Anyway, the Granada school generally stuck with the (Torres/Jose Ramirez I) arched design. Shifting bracing around can result in refinements (Mike Kasha, a physicist here at Florida State U., where I teach (not music), developed some pretty radical brace design innovations that really made his guitars loud, but the off-center hole looks too unconventional for my taste), but I will go out on a limb and say that the combined effect of the arch and the reduced mass on sound is major (compared with fan bracing arrangement).
Huber's book says that the Granada school arched top is much more sensitive to string selection (compared with flat cedar) because of this tendency to vibrate as a whole unit. I'm not quite sure I understand why that should be, but my guitars (all but one are arched spruce) do sound very different with different strings. The cedar one (Rafael Morales of Granada, 1972, also arched) doesn't seem to change much with different strings.
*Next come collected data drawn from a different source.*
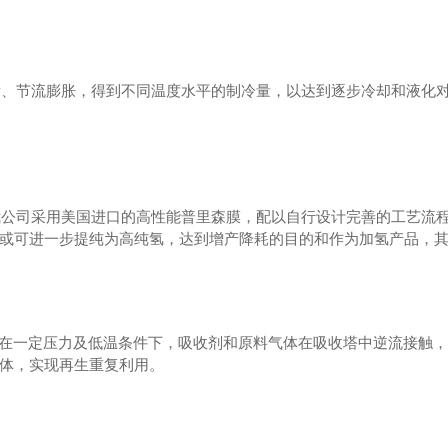
发、节流膨胀，得到不同温度水平的制冷量，以达到逐步冷却和液化
我公司采用美国进口的高性能普里森膜，配以自行设计完善的工艺流
或可进一步提纯为高纯氢，达到增产降耗的目的和作为加氢产品，
在一定压力及低温条件下，吸收剂和原料气体在吸收塔中逆流接触，
体，实现再生重复利用。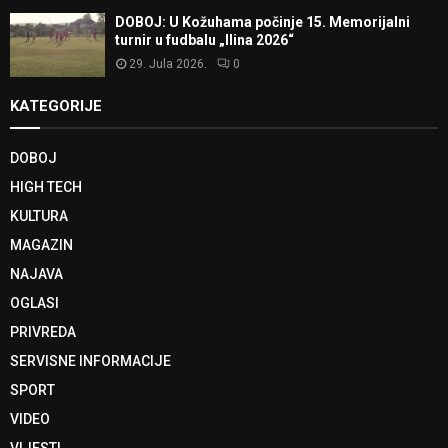
DOBOJ: U Kožuhama počinje 15. Memorijalni
turnir u fudbalu „Ilina 2026“
29. Jula 2026.
0
KATEGORIJE
DOBOJ
HIGH TECH
KULTURA
MAGAZIN
NAJAVA
OGLASI
PRIVREDA
SERVISNE INFORMACIJE
SPORT
VIDEO
VIJESTI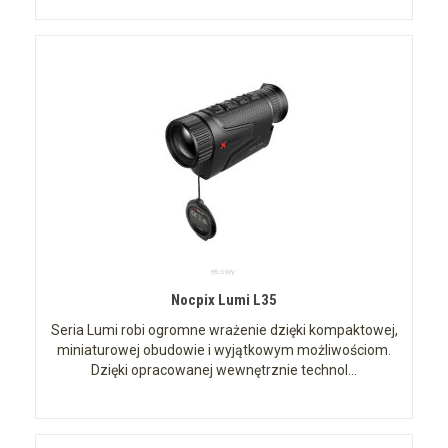
Nocpix Lumi L35
Seria Lumi robi ogromne wrażenie dzięki kompaktowej,
miniaturowej obudowie i wyjątkowym możliwościom.
Dzięki opracowanej wewnętrznie technol...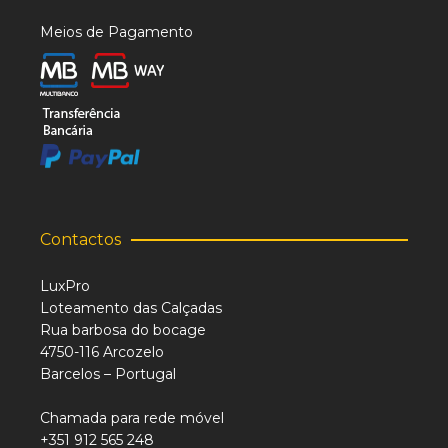
Meios de Pagamento
Contactos
LuxPro
Loteamento das Calçadas
Rua barbosa do bocage
4750-116 Arcozelo
Barcelos – Portugal
Chamada para rede móvel
+351 912 565 248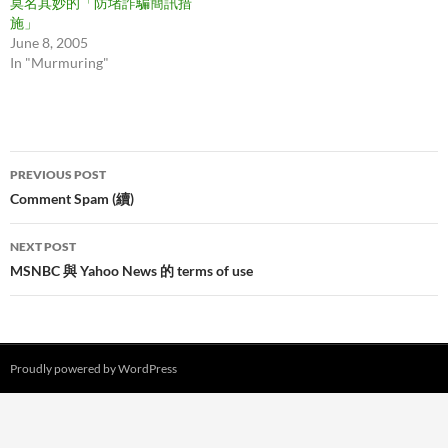
莫名其妙的「防堵詐騙簡訊措
施」
June 8, 2005
In "Murmuring"
Post
PREVIOUS POST
navigation
Comment Spam (續)
NEXT POST
MSNBC 與 Yahoo News 的 terms of use
Proudly powered by WordPress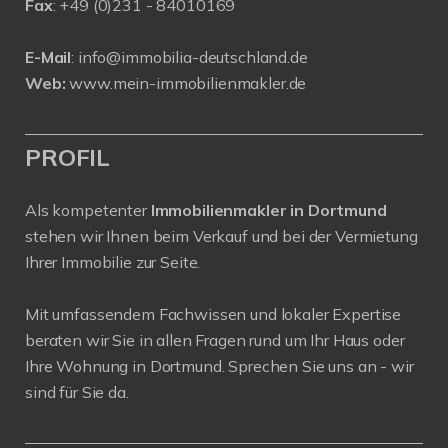
Fax
: +49 (0)231 - 84010169
E-Mail
:
info@immobilia-deutschland.de
Web:
www.mein-immobilienmakler.de
PROFIL
Als kompetenter
Immobilienmakler in Dortmund
stehen wir Ihnen beim Verkauf und bei der Vermietung
Ihrer Immobilie zur Seite.
Mit umfassendem Fachwissen und lokaler Expertise
beraten wir Sie in allen Fragen rund um Ihr Haus oder
Ihre Wohnung in Dortmund. Sprechen Sie uns an - wir
sind für Sie da.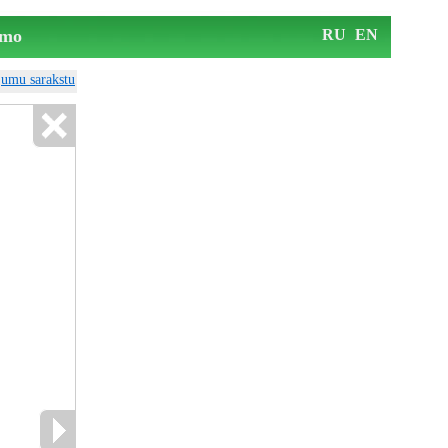
mo
RU
EN
ājumu sarakstu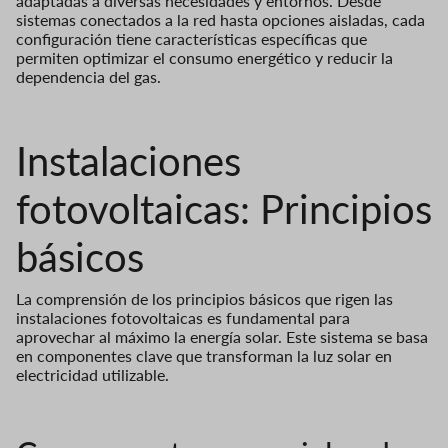
adaptadas a diversas necesidades y entornos. Desde
sistemas conectados a la red hasta opciones aisladas, cada
configuración tiene características específicas que
permiten optimizar el consumo energético y reducir la
dependencia del gas.
Instalaciones
fotovoltaicas: Principios
básicos
La comprensión de los principios básicos que rigen las
instalaciones fotovoltaicas es fundamental para
aprovechar al máximo la energía solar. Este sistema se basa
en componentes clave que transforman la luz solar en
electricidad utilizable.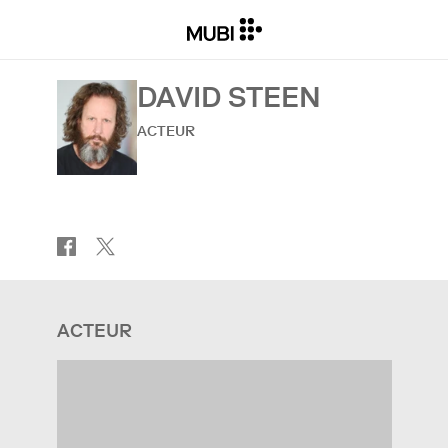
DAVID STEEN
ACTEUR
ACTEUR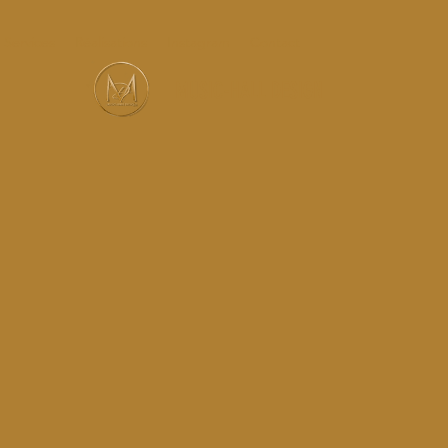
Services
Réalisations
Instagram
Contact
MUSIC-HALL DESIGN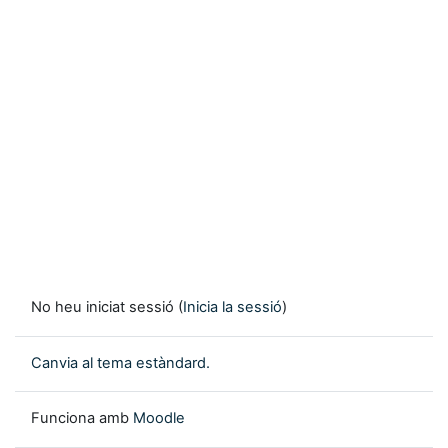
No heu iniciat sessió (
Inicia la sessió
)
Canvia al tema estàndard.
Funciona amb
Moodle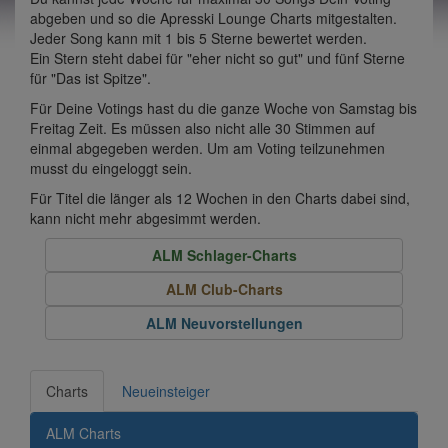
abgeben und so die Apresski Lounge Charts mitgestalten.
Jeder Song kann mit 1 bis 5 Sterne bewertet werden.
Ein Stern steht dabei für "eher nicht so gut" und fünf Sterne
für "Das ist Spitze".
Für Deine Votings hast du die ganze Woche von Samstag bis
Freitag Zeit. Es müssen also nicht alle 30 Stimmen auf
einmal abgegeben werden. Um am Voting teilzunehmen
musst du eingeloggt sein.
Für Titel die länger als 12 Wochen in den Charts dabei sind,
kann nicht mehr abgesimmt werden.
ALM Schlager-Charts
ALM Club-Charts
ALM Neuvorstellungen
Charts
Neueinsteiger
ALM Charts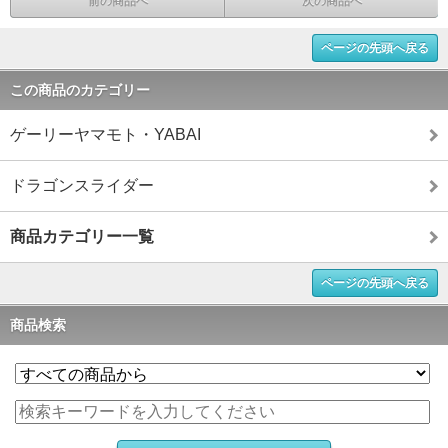
前の商品へ
次の商品へ
ページの先頭へ戻る
この商品のカテゴリー
ゲーリーヤマモト・YABAI
ドラゴンスライダー
商品カテゴリー一覧
ページの先頭へ戻る
商品検索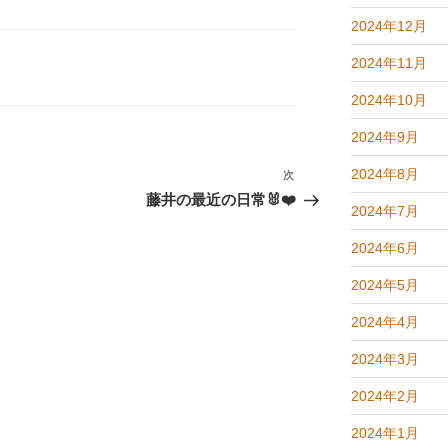
2024年12月
2024年11月
2024年10月
2024年9月
2024年8月
次
次
の
藤井の最近の日常🐰❤️
投
2024年7月
稿
2024年6月
2024年5月
2024年4月
2024年3月
2024年2月
2024年1月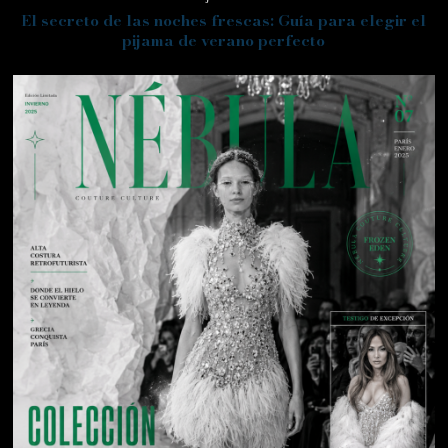
El secreto de las noches frescas: Guía para elegir el
pijama de verano perfecto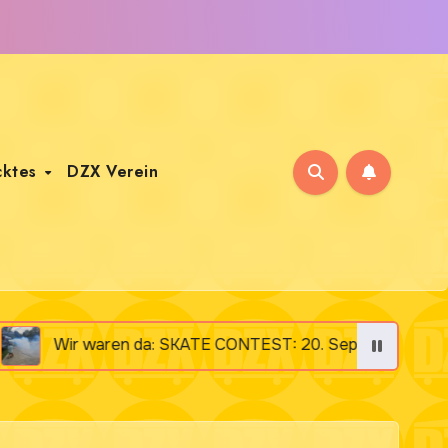
cktes
DZX Verein
 da: SKATE CONTEST: 20. September 2025 „Altes Klärwerk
Remember I said "some of" meaning, well, J. Ramirez III I guess. Point being most guitars are not "flat", so why would you want to make a flat one??? I have owned Ramirez in the past, and played pedro de miguel and Gonzales guitars that are Cedar top flamencos, but at the time (meaning not long ago), I never was aware about the dome thing behind the bridge.
I guess I should read more carefully, sorry Ricardo. With all due respect to Mr. Arnold I think he's wrong about the flat top Ramirez classics. Every one of them that I've examined had a domed top (i.e. built with a solera).
either way, for a practice rebuild, he doesn't need to go overboard if the guitar isnt worth it.
he has yet to establish the proper woodworking technique on the basics. i guess it would be beneficial to build a solera, but still a lot more work for somethign thats firewood anyways.... 6 of one half dozen of the other
I actually finished this about 6 weeks ago, waiting for it to ping apart at any moment!, but so far everything has held.
Overall there were no major disasters (apart from buying it in the first place) many minor annoyances, things moving while being glued ( the fingerboard moved about .5mm down and slightly to the treble side, but amazingly it's mostly ok), managed to get all of the bracing from the offcuts of the soundboard.
One thing this has been good for is the fact that it was basically a lost cause, there was no, carefull, carefull to the extent of carefully making it worse, it really was a ballpark attempt eg the bridge was glued on using a coupla heavy books and some steel rules.
The attempt at french polishing was a disaster, quickly scraped off and finished the whole guitar in danish oil.
I've already started from scratch on a 1933 Santos Hernandez using canadian cedar (is this monterey cedar?) spruce and cedar neck, we'll see how this goes, thanks for all your help.